Extracted data entries
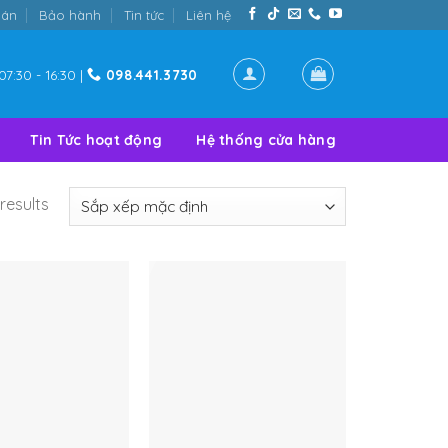
oán
Bảo hành
Tin tức
Liên hệ
07:30 - 16:30 |
098.441.3730
Tin Tức hoạt động
Hệ thống cửa hàng
results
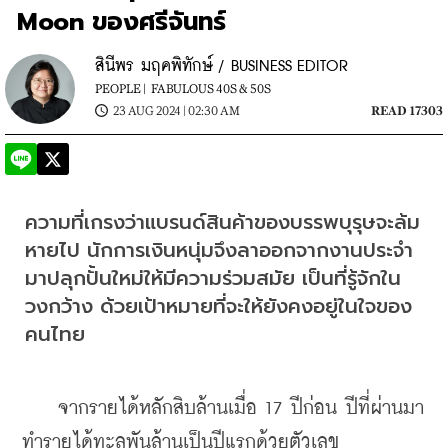
Moon ของศรีจันทร์
สินีพร มฤคพิทักษ์ / BUSINESS EDITOR
PEOPLE |
FABULOUS 40S & 50S
23 AUG 2024 | 02:30 AM
READ 17303
ความที่เกรงว่าแบรนด์สินค้าของบรรพบุรุษจะล้ม
หายไป นักการเงินหนุ่มจึงลาออกจากงานประจำ
มาปลุกปั้นใหม่ให้มีความร่วมสมัย เป็นที่รู้จักใน
วงกว้าง ด้วยเป้าหมายที่จะให้ยังคงอยู่ในใจของ
คนไทย
    จากรายได้หลักสิบล้านเมื่อ 17 ปีก่อน ปีที่ผ่านมา
ทำรายได้ทะลุพันล้านเป็นปีแรกด้วยตัวเลข 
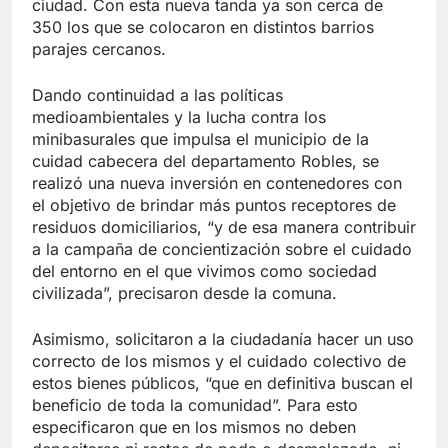
ciudad. Con esta nueva tanda ya son cerca de
350 los que se colocaron en distintos barrios
parajes cercanos.
Dando continuidad a las políticas
medioambientales y la lucha contra los
minibasurales que impulsa el municipio de la
cuidad cabecera del departamento Robles, se
realizó una nueva inversión en contenedores con
el objetivo de brindar más puntos receptores de
residuos domiciliarios, “y de esa manera contribuir
a la campaña de concientización sobre el cuidado
del entorno en el que vivimos como sociedad
civilizada”, precisaron desde la comuna.
Asimismo, solicitaron a la ciudadanía hacer un uso
correcto de los mismos y el cuidado colectivo de
estos bienes públicos, “que en definitiva buscan el
beneficio de toda la comunidad”. Para esto
especificaron que en los mismos no deben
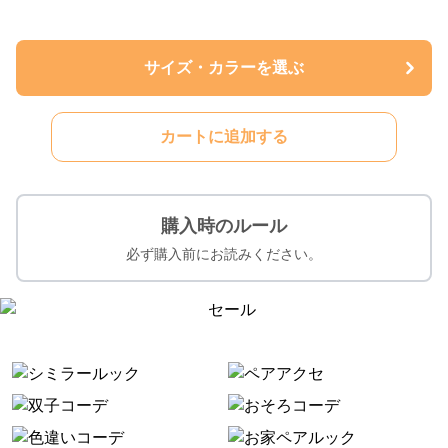
サイズ・カラーを選ぶ
カートに追加する
購入時のルール
必ず購入前にお読みください。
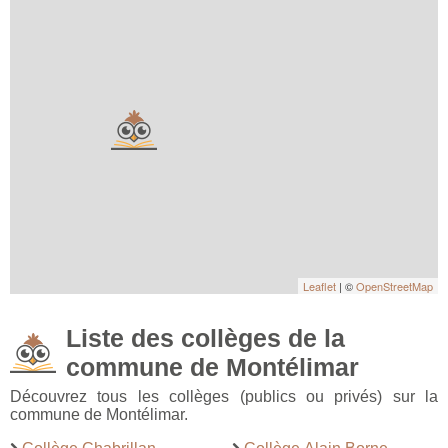
Leaflet
| ©
OpenStreetMap
Liste des collèges de la
commune de Montélimar
Découvrez tous les collèges (publics ou privés) sur la
commune de Montélimar.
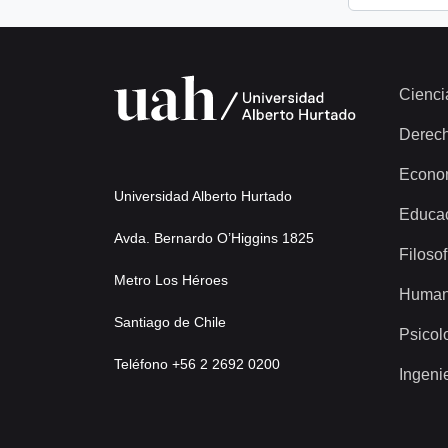
Cienci
Derec
Econo
Universidad Alberto Hurtado
Educa
Avda. Bernardo O’Higgins 1825
Filosof
Metro Los Héroes
Human
Santiago de Chile
Psicol
Teléfono +56 2 2692 0200
Ingeni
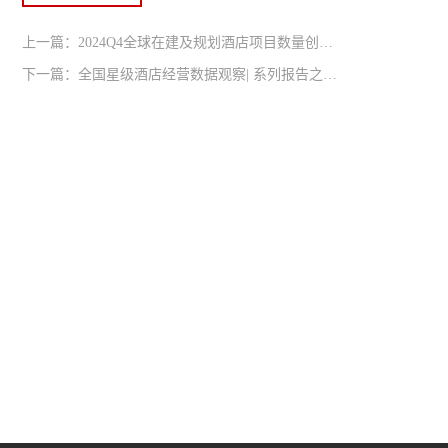
上一篇：2024Q4全球在建及规划酒店项目数量创历史新高，达15,800多个项目
下一篇：全国星级酒店经营数据观察| 系列报告之海南篇（2014-2023）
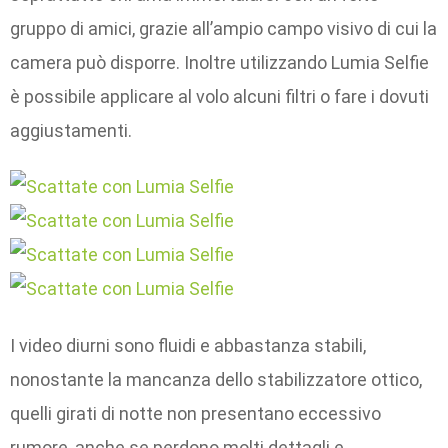
gruppo di amici, grazie all’ampio campo visivo di cui la
camera può disporre. Inoltre utilizzando Lumia Selfie
è possibile applicare al volo alcuni filtri o fare i dovuti
aggiustamenti.
I video diurni sono fluidi e abbastanza stabili,
nonostante la mancanza dello stabilizzatore ottico,
quelli girati di notte non presentano eccessivo
rumore, anche se perdono molti dettagli e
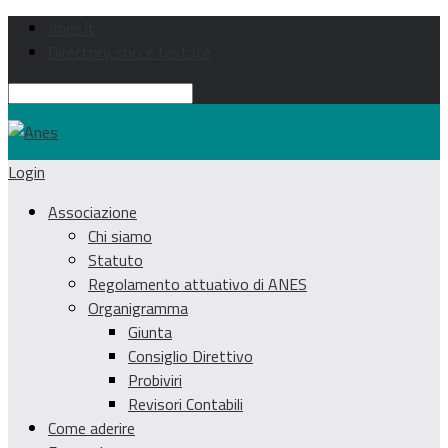
Anes.it
Directory soci e testate
Login
Associazione
Chi siamo
Statuto
Regolamento attuativo di ANES
Organigramma
Giunta
Consiglio Direttivo
Probiviri
Revisori Contabili
Come aderire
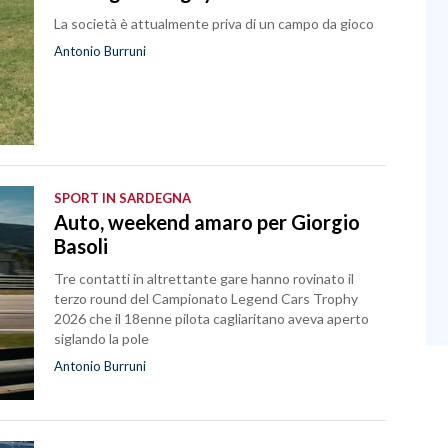
La società è attualmente priva di un campo da gioco
Antonio Burruni
SPORT IN SARDEGNA
Auto, weekend amaro per Giorgio
Basoli
Tre contatti in altrettante gare hanno rovinato il
terzo round del Campionato Legend Cars Trophy
2026 che il 18enne pilota cagliaritano aveva aperto
siglando la pole
Antonio Burruni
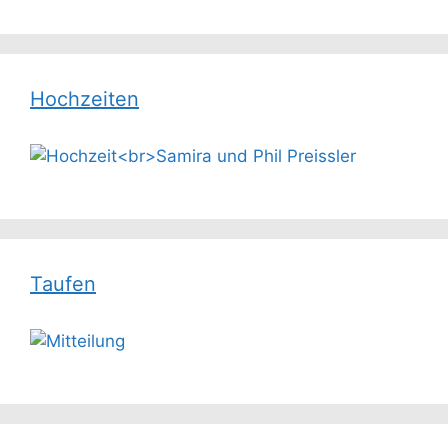
Hochzeiten
Taufen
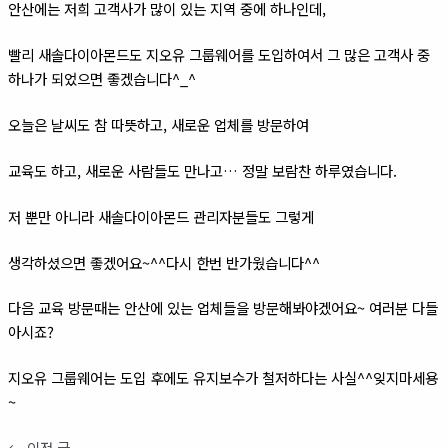
안산에는 저희 고객사가 많이 있는 지역 중에 하나인데,
빨리 새솔다이아몬드도 지오유 그룹웨어를 도입하여서 그 많은 고객사 중
하나가 되었으면 좋겠습니다^_^
오늘은 날씨도 참 따뜻하고, 새로운 업체를 방문하여
교육도 하고, 새로운 사람들도 만나고… 정말 보람찬 하루였습니다.
저 뿐만 아니라 새솔다이아몬드 관리자분들도 그렇게
생각하셨으면 좋겠어요~^^다시 한번 반가웠습니다^^
다음 교육 방문때는 안산에 있는 업체들을 방문해봐야겠어요~ 여러분 다들
아시죠?
지오유 그룹웨어는 도입 후에도 유지보수가 철저하다는 사실^^잊지마세용
~
←
이전 글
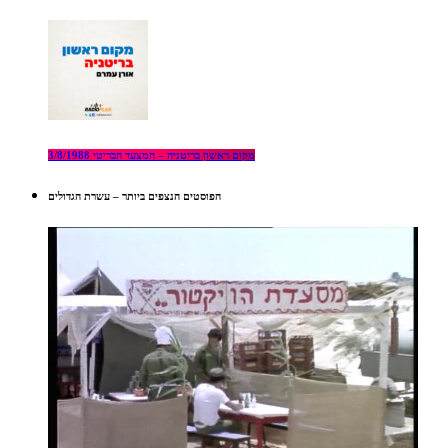
מקום ראשון בריטניה – המצעד הבריטי 3/8/1988
הפוסטים הנצפים ביותר – עשרת הגדולים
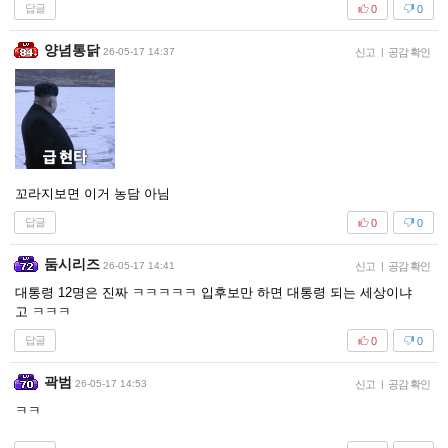
답글
0
0
양념통닭
26-05-17 14:37
신고
|
공감 확인
꼬라지보면 이거 농담 아님
답글
0
0
둠시리즈
26-05-17 14:41
신고
|
공감 확인
대통령 12명은 진짜 ㅋㅋㅋㅋㅋ 입후보만 하면 대통령 되는 세상이냐
고 ㅋㅋㅋ
답글
0
0
곽범
26-05-17 14:53
신고
|
공감 확인
ㅋㅋ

> [Required work]: Leaving the pictures out, give back each line above exactly.

> [Solution to this task]:
oán
Bảo hành
Tin tức
Liên hệ
07:30 - 16:30 |
098.441.3730
Tin Tức hoạt động
Hệ thống cửa hàng
results
Moon ของศรีจันทร์
สินีพร มฤคพิทักษ์ / BUSINESS EDITOR
PEOPLE |
FABULOUS 40S & 50S
23 AUG 2024 | 02:30 AM
READ 17303
ความที่เกรงว่าแบรนด์สินค้าของบรรพบุรุษจะล้ม
หายไป นักการเงินหนุ่มจึงลาออกจากงานประจำ
มาปลุกปั้นใหม่ให้มีความร่วมสมัย เป็นที่รู้จักใน
วงกว้าง ด้วยเป้าหมายที่จะให้ยังคงอยู่ในใจของ
คนไทย
    จากรายได้หลักสิบล้านเมื่อ 17 ปีก่อน ปีที่ผ่านมา
ทำรายได้ทะลุพันล้านเป็นปีแรกด้วยตัวเลข 
ciudad. Con esta nueva tanda ya son cerca de
350 los que se colocaron en distintos barrios
parajes cercanos.
Dando continuidad a las políticas
medioambientales y la lucha contra los
minibasurales que impulsa el municipio de la
cuidad cabecera del departamento Robles, se
realizó una nueva inversión en contenedores con
el objetivo de brindar más puntos receptores de
residuos domiciliarios, “y de esa manera contribuir
a la campaña de concientización sobre el cuidado
del entorno en el que vivimos como sociedad
civilizada”, precisaron desde la comuna.
Asimismo, solicitaron a la ciudadanía hacer un uso
correcto de los mismos y el cuidado colectivo de
estos bienes públicos, “que en definitiva buscan el
beneficio de toda la comunidad”. Para esto
especificaron que en los mismos no deben
サイズ・カラーを選ぶ
カートに追加する
購入時のルール
必ず購入前にお読みください。
Leaflet
| ©
OpenStreetMap
Liste des collèges de la
commune de Montélimar
Découvrez tous les collèges (publics ou privés) sur la
commune de Montélimar.
Cienci
Derec
Econo
Universidad Alberto Hurtado
Educa
Avda. Bernardo O’Higgins 1825
Filosof
Metro Los Héroes
Human
Santiago de Chile
Psicol
Teléfono +56 2 2692 0200
Ingeni
上一篇：2024Q4全球在建及规划酒店项目数量创历史新高，达15,800多个项目
下一篇：全国星级酒店经营数据观察| 系列报告之海南篇（2014-2023）
gruppo di amici, grazie all’ampio campo visivo di cui la
camera può disporre. Inoltre utilizzando Lumia Selfie
è possibile applicare al volo alcuni filtri o fare i dovuti
aggiustamenti.
I video diurni sono fluidi e abbastanza stabili,
nonostante la mancanza dello stabilizzatore ottico,
quelli girati di notte non presentano eccessivo
rumore, anche se perdono molti dettagli e
Anes.it
Directory soci e testate
Login
Associazione
Chi siamo
Statuto
Regolamento attuativo di ANES
Organigramma
Giunta
Consiglio Direttivo
Probiviri
Revisori Contabili
Come aderire
La società è attualmente priva di un campo da gioco
Antonio Burruni
SPORT IN SARDEGNA
Auto, weekend amaro per Giorgio
Basoli
Tre contatti in altrettante gare hanno rovinato il
terzo round del Campionato Legend Cars Trophy
2026 che il 18enne pilota cagliaritano aveva aperto
siglando la pole
Antonio Burruni
Hochzeiten
Taufen
안산에는 저희 고객사가 많이 있는 지역 중에 하나인데,
빨리 새솔다이아몬드도 지오유 그룹웨어를 도입하여서 그 많은 고객사 중
하나가 되었으면 좋겠습니다^_^
오늘은 날씨도 참 따뜻하고, 새로운 업체를 방문하여
교육도 하고, 새로운 사람들도 만나고… 정말 보람찬 하루였습니다.
저 뿐만 아니라 새솔다이아몬드 관리자분들도 그렇게
생각하셨으면 좋겠어요~^^다시 한번 반가웠습니다^^
다음 교육 방문때는 안산에 있는 업체들을 방문해봐야겠어요~ 여러분 다들
아시죠?
지오유 그룹웨어는 도입 후에도 유지보수가 철저하다는 사실^^잊지마세용
~
←
이전 글
מקום ראשון בריטניה – המצעד הבריטי 3/8/1988
הפוסטים הנצפים ביותר – עשרת הגדולים
답글
0
0
양념통닭
26-05-17 14:37
신고
|
공감 확인
꼬라지보면 이거 농담 아님
답글
0
0
둠시리즈
26-05-17 14:41
신고
|
공감 확인
대통령 12명은 진짜 ㅋㅋㅋㅋㅋ 입후보만 하면 대통령 되는 세상이냐
고 ㅋㅋㅋ
답글
0
0
곽범
26-05-17 14:53
신고
|
공감 확인
ㅋㅋ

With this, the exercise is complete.